Hace casi dos años (se cumplirán la semana próxima), Babasónicos presentó allí las canciones de su decimotercer disco de estudio, Trinchera, lanzado unos pocos meses antes. A partir de ese momento, y en medio de cada sold out que consumaba, el quinteto adoptó al estadio cubierto de Villa Crespo como laboratorio de experimentación sonora y audiovisual. Con la complicidad, por supuesto, de Sergio Lacroix, diseñador y arquitecto de las puestas de escena del grupo, devenido, al final de cuentas, en traductor de su cosmogonía. Así que volvieron a poner a prueba los límites de la imaginería, al mismo tiempo que reinventaban su narrativa no sólo musical, sino también discursiva, lo que alcanzó un sorpresivo apogeo con el “Bye Bye Tour”.
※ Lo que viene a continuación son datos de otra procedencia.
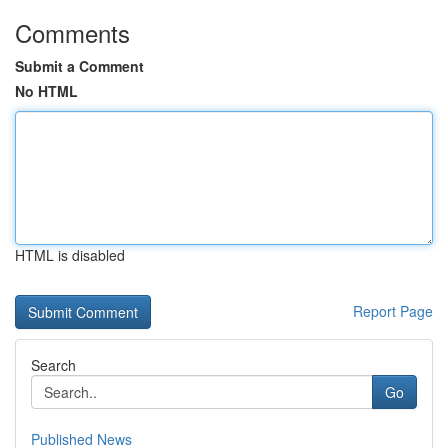
Comments
Submit a Comment
No HTML
HTML is disabled
Report Page
Search
Go
Published News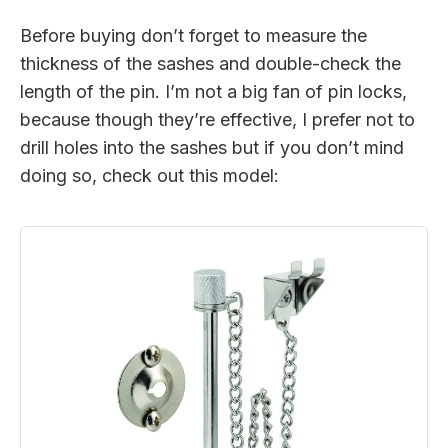
Before buying don’t forget to measure the
thickness of the sashes and double-check the
length of the pin. I’m not a big fan of pin locks,
because though they’re effective, I prefer not to
drill holes into the sashes but if you don’t mind
doing so, check out this model: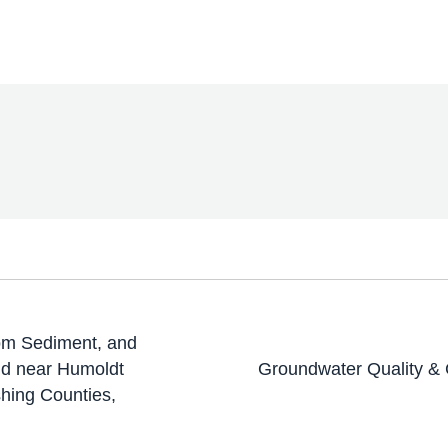
ttom Sediment, and
and near Humoldt
Groundwater Quality & 
hing Counties,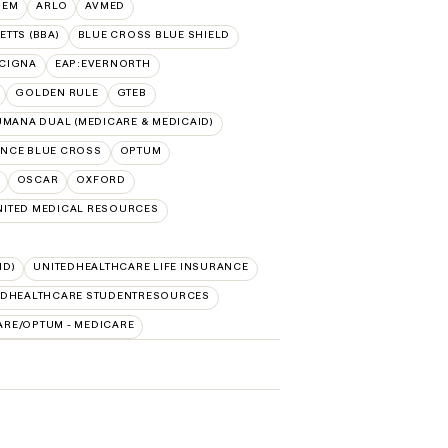
HEM
ARLO
AVMED
TTS (BBA)
BLUE CROSS BLUE SHIELD
:CIGNA
EAP:EVERNORTH
GOLDEN RULE
GTEB
MANA DUAL (MEDICARE & MEDICAID)
NCE BLUE CROSS
OPTUM
OSCAR
OXFORD
NITED MEDICAL RESOURCES
ID)
UNITEDHEALTHCARE LIFE INSURANCE
EDHEALTHCARE STUDENTRESOURCES
ARE/OPTUM - MEDICARE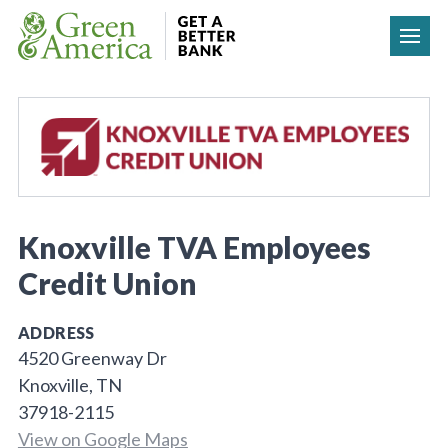
Skip to content
Knoxville TVA Employees
Credit Union
ADDRESS
4520 Greenway Dr
Knoxville, TN
37918-2115
View on Google Maps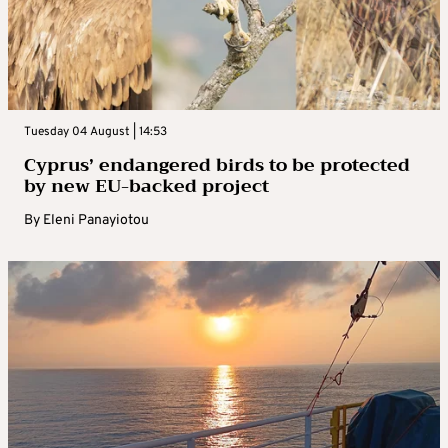
Tuesday 04 August | 14:53
Cyprus’ endangered birds to be protected
by new EU-backed project
By
Eleni Panayiotou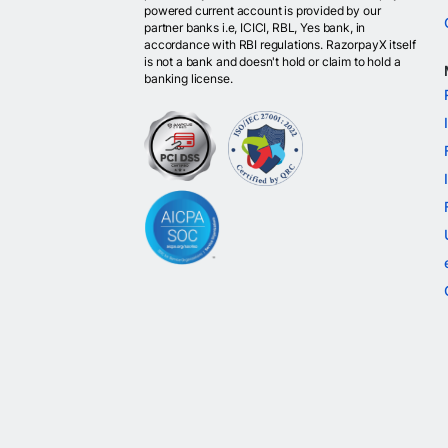
powered current account is provided by our
partner banks i.e, ICICI, RBL, Yes bank, in
accordance with RBI regulations. RazorpayX itself
is not a bank and doesn't hold or claim to hold a
banking license.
Después de esa era atrincherada, Babasónicos asaltó nuevamente el Movistar Arena, esta vez sin otro rótulo o excusa más que volver a habitar ese espacio. Su espacio. Sin embargo, el desconcierto una vez más fue la constante. Por lo menos el de la primera de las dos jornadas en ese recinto (tienen pautado otro show para el sábado). Veinte minutos luego de las 21, el guitarrista Mariano Roger salió a ubicarse en su lugar, adelante de una estructura que parecía la boca de una cueva. Cuando desenmarañaba esa suerte de intro con dejo norafricano, que a continuación encarnó en la minimalista “Tajada”, una imagen de mármol se empotró sobre esas pantallas de 433 metros cuadrados que daban la bienvenida a la gruta. Eso sucedía al mismo tiempo que un par de buches de fuego emanaban del piso del escenario. Cuánto estímulo...

En la reinvención más rauda de “Fizz”, el mármol mudó a otra piedra, aunque ahora parecía parte de un paisaje marciano. Ya con todos los músicos al frente, la puesta en escena evocaba al "Mito de la caverna", de Platón. Amén de que la alegoría alude al estado en que se halla la naturaleza del hombre en relación al conocimiento de la verdad, en su semblante político también propone la función de gobernar a los que más hayan accedido al mundo inteligible. Y Dárgelos, más allá de ese baile a los dioses que ofrendó en “La izquierda de la noche”, rápidamente tomó el control de la situación, ataviado con una suerte de pijama japonés. De hecho, apenas sonó “En privado”, se acercó al público, bajó la mirada y se contoneó en plan provocador. En “Cretino”, en tanto, el frontman bordeó lo queer.}

Una vez que terminó el western “Sin mi diablo”, el tecladista Diego Tuñón levantó el puño. No fue una insolencia, sino una reivindicación del momento. Lo confirmó alguien del público, a un lado del campo, al gritar: “¡Qué banda de la concha de la lora!”. Bajaron un cambio en “Adiós en Pompeya”, y en paralelo empezó a caer lava psicodélica por la entrada de la caverna. En la sandrísima “Irresponsables”, la voz líder le rindió pleitesía a la viola de Roger, como si se trata de un sátiro, mientras Uma también ejecutaba su guitarra en la otra punta de la formación. En “El colmo”, el multiinstrumentista pasó a los bongós. Y si en “El lujo” destacó la métrica casi trapera cocinada en pop, en “Anubis” se volcaron al baile. Y es que todo lo consuman hasta el sustrato, tal como reza la letra.

Cuando hicieron “Curtis”, Mariano Roger tomó el mando en la voz. Tras ese pop de final feliz, Diego Uma arengó al baile de vuelta en “Microdancing”. Consecuente con el clima, llegó la “Fiesta popular”. Pero pegaron el volantazo desde el rock en “Putita”. En esa instancia, la materia geológica de las pantallas dio paso a líneas grisáceas que se fundían con el circuito cerrado de televisión y también con letras. Ahí se podía ver a Tuta Torres (bajo) y Diego "Panza" Castellano (batería) grooveando en “La lanza”, previo al bolero espacial “Rubí”. “Deléctrico” advirtió el momento techno, escoltado por “La pregunta”. Salieron de escena y el público le recordó a Milei que el rock lo resiste. Entonces Babasónicos cerró con “Ingrediente”, “Cicatriz #23” "¿Y qué?". Y con la confirmación de que ellos encarnan el riesgo de la novedad.